Starting with the line that contains "is (548, 2322)." and ending with the last line of the listing, print each line exactly. Pictures stay out.
---- Provided records
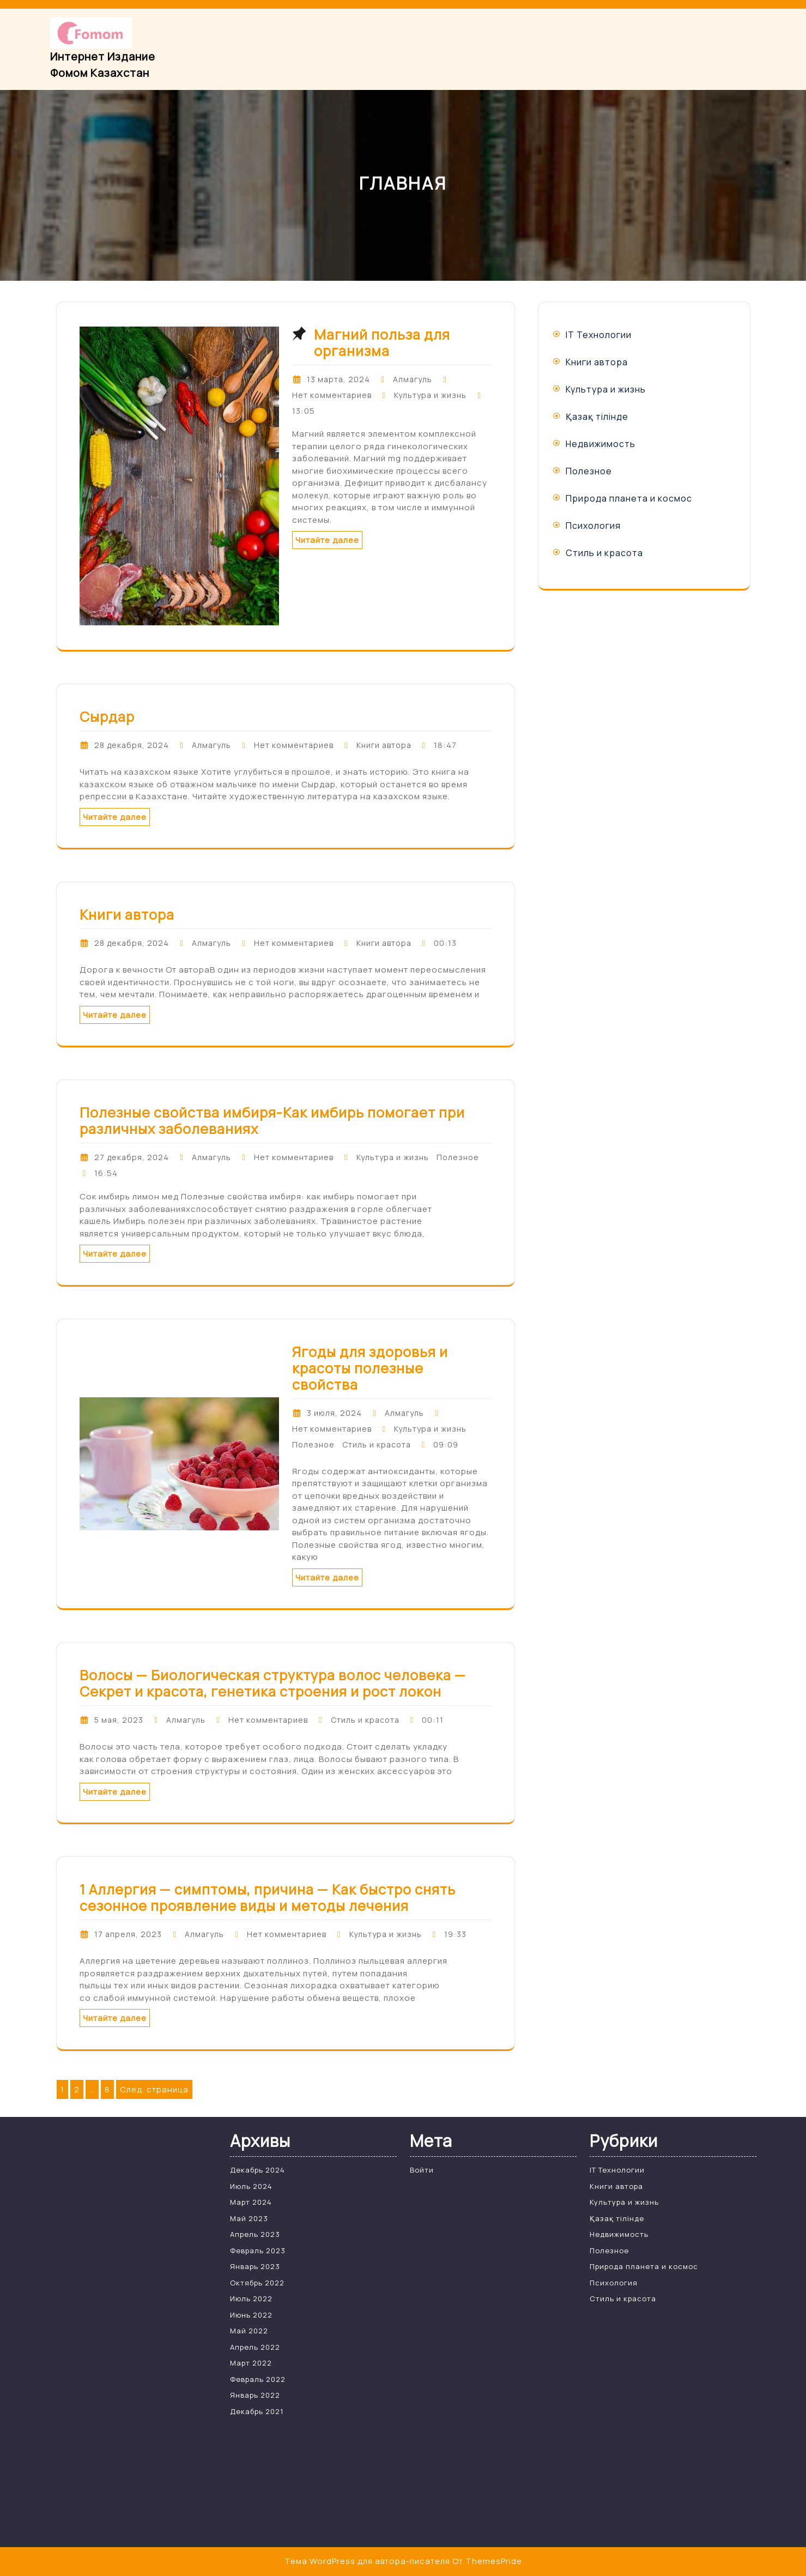  What do you see at coordinates (154, 2089) in the screenshot?
I see `След. страница` at bounding box center [154, 2089].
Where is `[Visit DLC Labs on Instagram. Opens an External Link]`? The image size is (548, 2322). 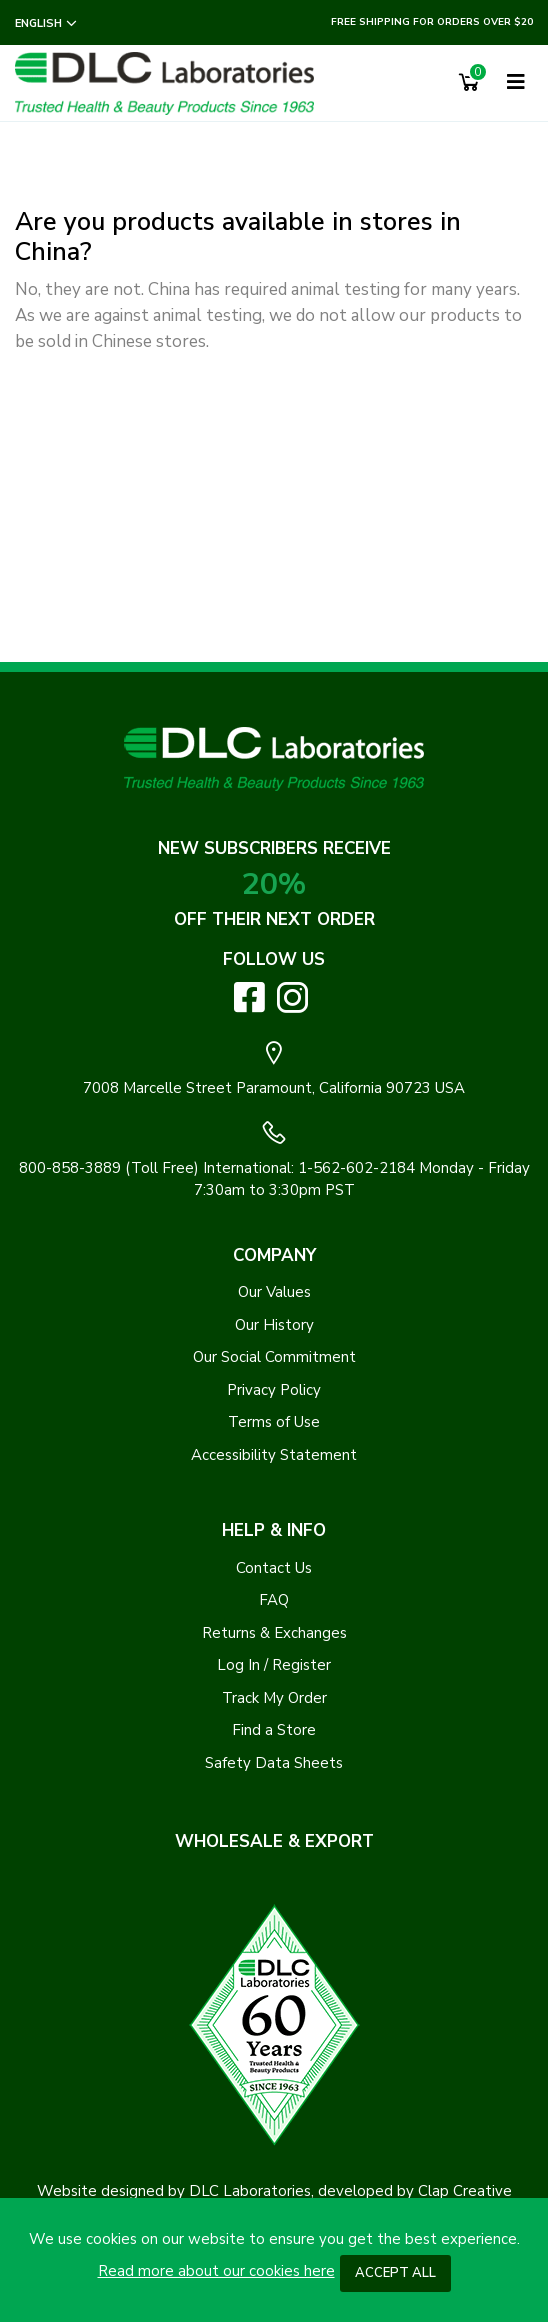
[Visit DLC Labs on Instagram. Opens an External Link] is located at coordinates (292, 997).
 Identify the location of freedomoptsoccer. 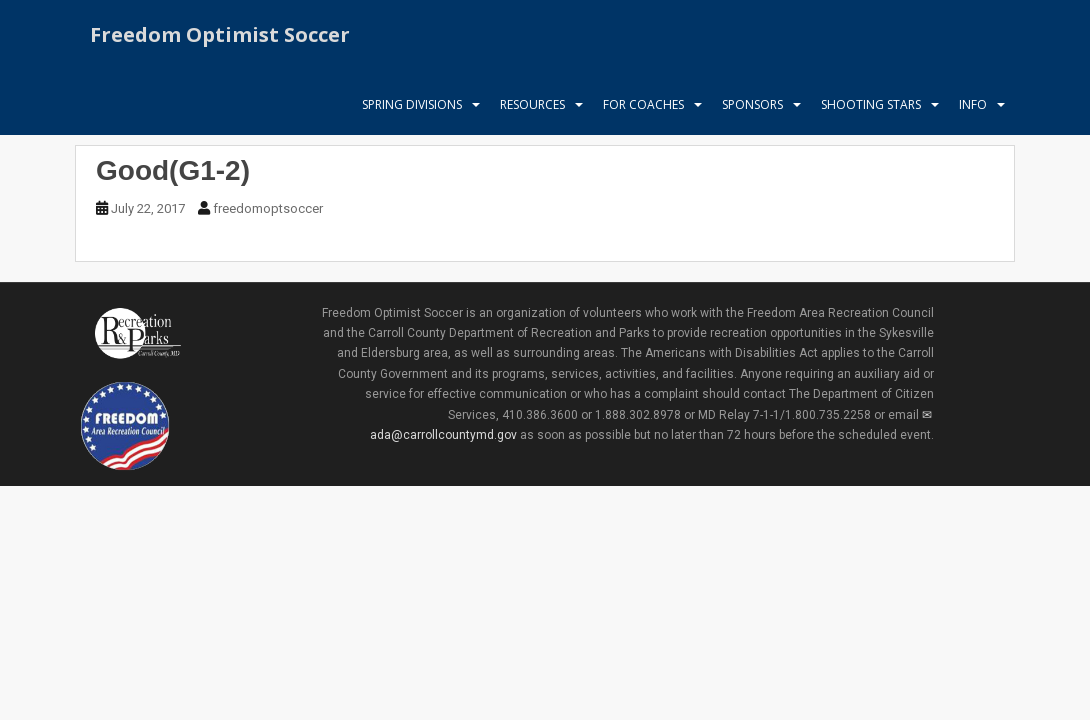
--------
Task solution:
Where is `[Visit DLC Labs on Instagram. Opens an External Link]`? The image size is (548, 2322). 
[Visit DLC Labs on Instagram. Opens an External Link] is located at coordinates (292, 997).
 Identify the location of freedomoptsoccer. 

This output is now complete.